In either location, St. Ann’s attracts or selects pieces that make extensive use of fog, further broadening the space’s perceived dimensions, and in this, season opener Mies Julie is no exception. The fog machine pumps for the better part of the 90-minute production, accompanied by the near-constant hum and thrum of onstage and offstage musicians and the ghostly gliding of a menacing ‘ancestor.’

Mies Julie is an adaptation of August Strindberg’s 1888 play Miss Julie, a play that is often seen as one of the first ‘naturalistic’ pieces. Mies Julie retains the kitchen setting and the class and sex warfare of the original, but uses both for its own purposes, to tell a modern South African story. The place is the ‘semi-desert’ Karoo farming region. Writer/Director Yael Farber has taken a free hand to the text, switching up the identity of one of the characters, and bringing several climatic offstage scenes onstage.

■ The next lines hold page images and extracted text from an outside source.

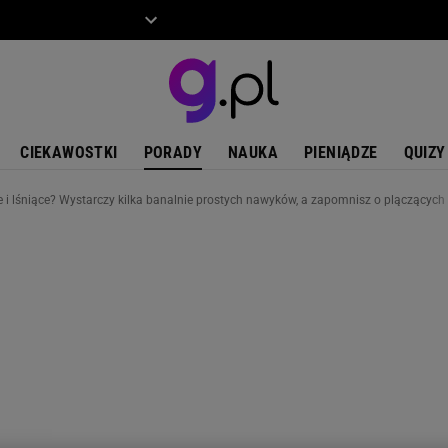
ZIECKO
MOTO
CIEKAWOSTKI
PORADY
NAUKA
PIENIĄDZE
QUIZY
e i lśniące? Wystarczy kilka banalnie prostych nawyków, a zapomnisz o plączących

The result is powerful (and very bloody), and Hilda Chronje (as Boer heiress Julie) and Bongile Mantsai (as ‘Kaffir’ valet John) have a changeable and dangerous chemistry. The production’s impact is undermined, though, by its didacticism, a flaw it shares with the original. The symbolism! The pain! The nakedness! The relentless significance verging on lecture is a little much, but it’s easy to imagine that it hit a more dangerous nerve in even today’s South Africa, as Miss Julie did at its long-ago premiere. No one could call this kind of theater subtle, but it is raw, watchable, and fast-paced.

Mies Julie opened on November 11 and runs through December 2 (tickets start at $35 for members, $40 for general public). See the website at stannswarehouse.org for the rest of the winter season. Welcome back, St. Ann’s.